Potwierdzenie nadeszło rano od menedżera piosenkarza i autora tekstów, Ferdinando Salzano.

Wiele przesłań serdecznych od wielkich nazwisk włoskiej muzyki, którzy za pośrednictwem sieci społecznościowych wyrazili swój ból z powodu zniknięcia autora piosenek i przyjaciela. "Właśnie usłyszałem Erosa, to wszystko cholernie prawdziwe: nasz Pino Daniele odszedł... niekończąca się noc", pisze Giuliano Sangiorgi, frontman Negramaro; zamiast tego są to słowa Fiorelli Mannoia: „Pino Daniele nas opuścił. Ogromny ból, dziwię się, nie mogę znaleźć innych słów”oraz piosenkarki Laury Pausini: „Właśnie usłyszałem, że Pino poleciał do nieba… Jestem bardzo wstrząśnięty, nieruchomy w łóżku…”.

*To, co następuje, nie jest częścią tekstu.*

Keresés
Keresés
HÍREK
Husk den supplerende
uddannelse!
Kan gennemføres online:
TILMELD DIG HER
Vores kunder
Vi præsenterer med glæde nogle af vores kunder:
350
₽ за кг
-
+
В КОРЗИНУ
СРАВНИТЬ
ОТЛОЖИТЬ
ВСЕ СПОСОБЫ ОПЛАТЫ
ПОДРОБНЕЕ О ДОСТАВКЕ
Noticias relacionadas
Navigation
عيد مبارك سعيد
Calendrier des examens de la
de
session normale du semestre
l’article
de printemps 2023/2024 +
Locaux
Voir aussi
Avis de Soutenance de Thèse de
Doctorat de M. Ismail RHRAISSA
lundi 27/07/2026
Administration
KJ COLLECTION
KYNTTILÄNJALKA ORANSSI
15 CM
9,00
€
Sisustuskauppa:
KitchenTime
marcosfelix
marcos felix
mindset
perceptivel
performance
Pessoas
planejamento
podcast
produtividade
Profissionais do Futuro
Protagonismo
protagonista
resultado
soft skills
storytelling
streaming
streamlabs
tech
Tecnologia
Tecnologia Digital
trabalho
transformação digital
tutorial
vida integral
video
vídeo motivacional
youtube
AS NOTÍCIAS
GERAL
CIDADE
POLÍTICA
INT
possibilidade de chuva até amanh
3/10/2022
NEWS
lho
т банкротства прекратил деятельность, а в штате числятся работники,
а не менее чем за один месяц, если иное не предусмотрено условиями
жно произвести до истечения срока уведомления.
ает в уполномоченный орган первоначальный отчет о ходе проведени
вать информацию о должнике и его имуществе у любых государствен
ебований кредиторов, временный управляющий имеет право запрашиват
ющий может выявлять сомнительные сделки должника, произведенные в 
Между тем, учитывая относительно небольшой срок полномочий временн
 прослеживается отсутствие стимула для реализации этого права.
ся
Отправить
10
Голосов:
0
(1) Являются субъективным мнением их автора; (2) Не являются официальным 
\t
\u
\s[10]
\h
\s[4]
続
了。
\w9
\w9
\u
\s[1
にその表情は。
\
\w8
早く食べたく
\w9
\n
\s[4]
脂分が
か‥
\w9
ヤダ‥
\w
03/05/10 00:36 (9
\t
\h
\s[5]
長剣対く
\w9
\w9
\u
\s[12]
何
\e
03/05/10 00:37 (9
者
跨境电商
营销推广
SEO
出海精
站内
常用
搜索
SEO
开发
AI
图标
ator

Wynalazca niepowtarzalnego brzmienia, w połowie drogi między bluesem, jego wielką miłością i rockiem, piosenkarz i autor tekstów, który zadebiutował w „77” piosenką Moja ziemia, potrafił doskonale połączyć tradycję neapolitańską z jazzowymi brzmieniami, stając się jednym z wielkich nazwisk muzyki włoskiej, wysoko cenionym przez publiczność i krytyków. Jego sposób śpiewania, głos i pisarstwo uświęciły go jako jednego z najbardziej charakterystycznych i lubianych interpretatorów naszego kraju.